Cela risquait de mal lui plaire. Yue vivait dans le déni de ses faiblesses et supportait mal que quiconque les lui fît remarquer, fut-ce pour les soigner.
— Ne négligeons pas cette gêne sous ton aile. Transforme-toi, je vais t’examiner.
Bard se dévêtit, réserva son habit et prit l’espace nécessaire. Bientôt, ses yeux brûlèrent de lumière, sa peau se couvrit d’écailles scintillantes, qui s’épaissirent à mesure que les ailes lui sortaient du dos, que les cornes lui poussaient sur le crâne. Toutes ses caractéristiques humaines furent supplantées par celle du vulcanien.
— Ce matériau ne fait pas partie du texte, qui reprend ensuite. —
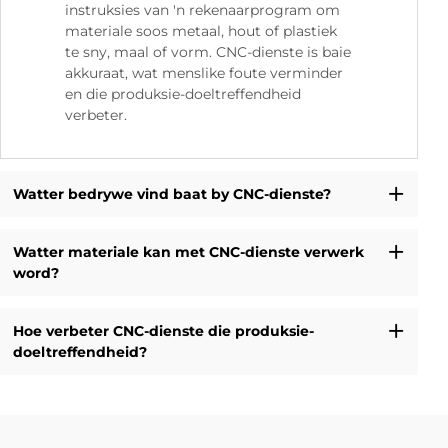
instruksies van 'n rekenaarprogram om
materiale soos metaal, hout of plastiek
te sny, maal of vorm. CNC-dienste is baie
akkuraat, wat menslike foute verminder
en die produksie-doeltreffendheid
verbeter.
Watter bedrywe vind baat by CNC-dienste?
Watter materiale kan met CNC-dienste verwerk
word?
Hoe verbeter CNC-dienste die produksie-
doeltreffendheid?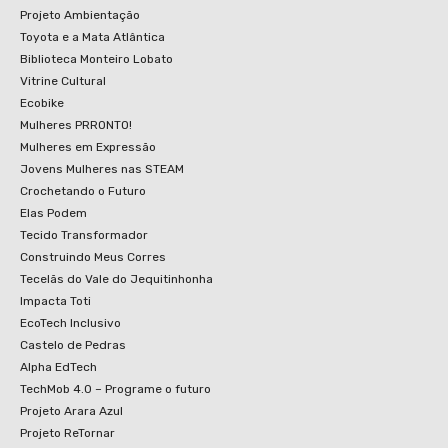
Projeto Ambientação
Toyota e a Mata Atlântica
Biblioteca Monteiro Lobato
Vitrine Cultural
Ecobike
Mulheres PRRONTO!
Mulheres em Expressão
Jovens Mulheres nas STEAM
Crochetando o Futuro
Elas Podem
Tecido Transformador
Construindo Meus Corres
Tecelãs do Vale do Jequitinhonha
Impacta Toti
EcoTech Inclusivo
Castelo de Pedras
Alpha EdTech
TechMob 4.0 – Programe o futuro
Projeto Arara Azul
Projeto ReTornar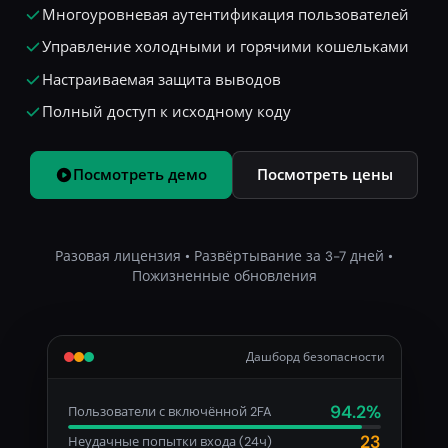
Многоуровневая аутентификация пользователей
Управление холодными и горячими кошельками
Настраиваемая защита выводов
Полный доступ к исходному коду
Посмотреть демо
Посмотреть цены
Разовая лицензия • Развёртывание за 3-7 дней •
Пожизненные обновления
Дашборд безопасности
94.2%
Пользователи с включённой 2FA
23
Неудачные попытки входа (24ч)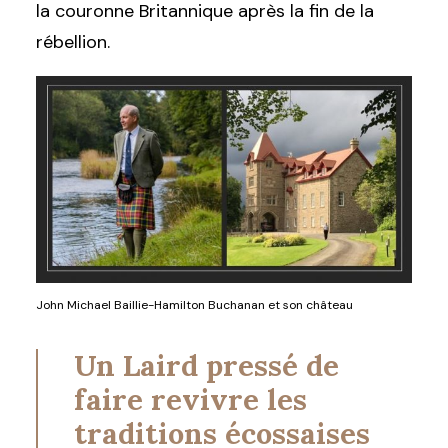
la couronne Britannique après la fin de la
rébellion.
John Michael Baillie-Hamilton Buchanan et son château
Un Laird pressé de
faire revivre les
traditions écossaises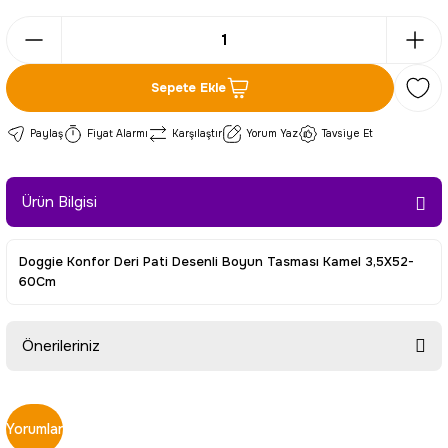
Sepete Ekle
Paylaş
Fiyat Alarmı
Karşılaştır
Yorum Yaz
Tavsiye Et
Ürün Bilgisi
Doggie Konfor Deri Pati Desenli Boyun Tasması Kamel 3,5X52-
60Cm
Önerileriniz
Bu ürünün fiyat bilgisi, resim, ürün açıklamalarında ve diğer
konularda yetersiz gördüğünüz noktaları öneri formunu
Yorumlar
kullanarak tarafımıza iletebilirsiniz.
Au repos, il se tenait dressé sur ses pattes avant à la façon altière des chats, une image de majesté renforcée par ses ailes pliées en cape et l’image de couronne que donnait ses cornes incrustées de particules adamantines. Profil élancé, muscles puissants, taille moyenne… en cette position, il toisait Xhoga d’un peu plus d’un mètre.
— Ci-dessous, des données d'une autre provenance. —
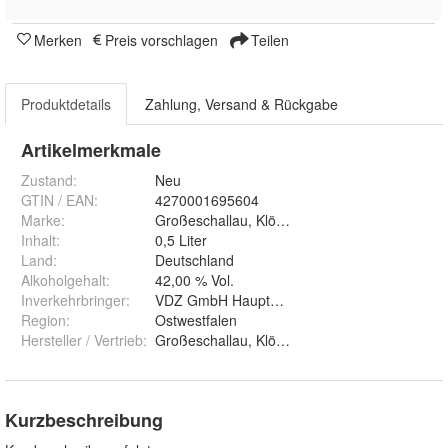
Merken
Preis vorschlagen
Teilen
Produktdetails
Zahlung, Versand & Rückgabe
Artikelmerkmale
Zustand:
Neu
GTIN / EAN:
4270001695604
Marke:
Großeschallau, Klöpper & Müller GbR
Inhalt
:
0,5 Liter
Land
:
Deutschland
Alkoholgehalt
:
42,00 % Vol.
Inverkehrbringer
:
VDZ GmbH Hauptstr. 18 33415 Verl Deutschl
Region
:
Ostwestfalen
Hersteller / Vertrieb
:
Großeschallau, Klöpper & Müller GbR
Kurzbeschreibung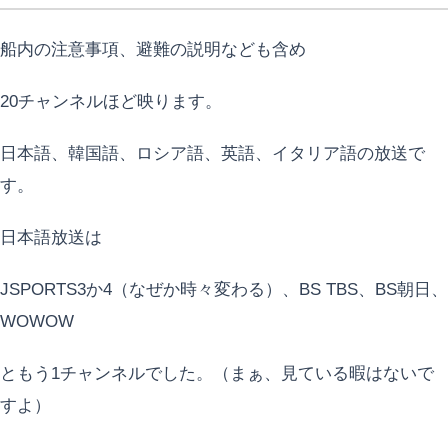
船内の注意事項、避難の説明なども含め
20チャンネルほど映ります。
日本語、韓国語、ロシア語、英語、イタリア語の放送で
す。
日本語放送は
JSPORTS3か4（なぜか時々変わる）、BS TBS、BS朝日、
WOWOW
ともう1チャンネルでした。（まぁ、見ている暇はないで
すよ）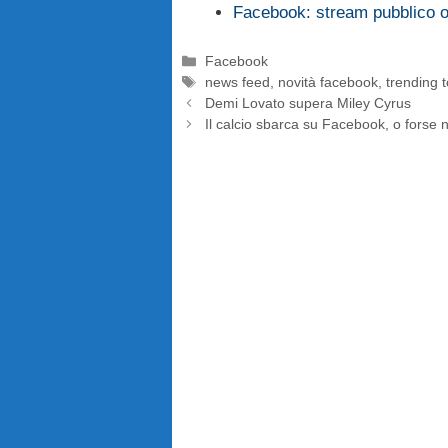
Facebook: stream pubblico o 
Categorie
Facebook
Tag
news feed
,
novità facebook
,
trending 
Demi Lovato supera Miley Cyrus
Il calcio sbarca su Facebook, o forse 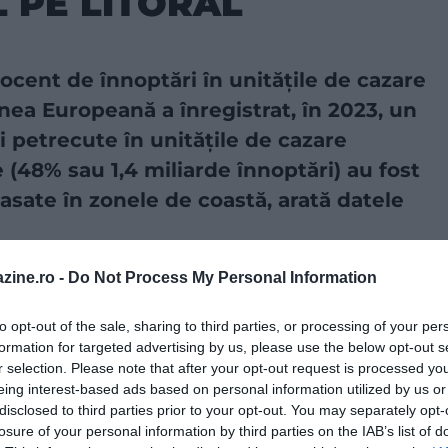
 PE LITORAL
ocent de înnoptări în unităţile de cazare
nea Europeană a înregistrat, în 2023, un
i petrecute în unităţile de cazare
 (48% sau 1,4 miliarde înnoptări) au fost
lasate în zonele de coastă, arată datele
zine.ro -
Do Not Process My Personal Information
a sursă preferată în Căutarea Google!
to opt-out of the sale, sharing to third parties, or processing of your per
formation for targeted advertising by us, please use the below opt-out s
ă, aproape toate înnoptările din Malta au fost în
r selection. Please note that after your opt-out request is processed y
de 97% în Cipru şi 96% în Grecia. În contrast,
Belgia şi
eing interest-based ads based on personal information utilized by us or
a şi Slovenia (ambele cu 19%) au cel mai mic
disclosed to third parties prior to your opt-out. You may separately opt-
le de cazare din zonele de coastă.
România avea în
losure of your personal information by third parties on the IAB’s list of
e cazare turistică,
mai multe decât Bulgaria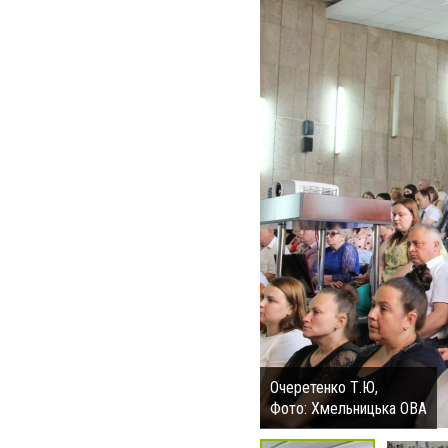
Очеретенко Т.Ю,
Фото: Хмельницька ОВА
— Je sais que tu obéis aux ordres oraux de ta mestresse. Est-ce que tu comprends tous les humains, ou seulement elle ?
Le dragon pencha la tête, interrogatif.
— Ouvre tes ailes, tenta Xhoga.
La chimère n’en fit rien. Le professeur mima le geste en ouvrant les bras. Il obtint ainsi le résultat escompté. Les ailes de peau du vulcanien remplirent l’espace, immenses.
— Bon… Au moins, tu es docile dans la mesure où tu comprends.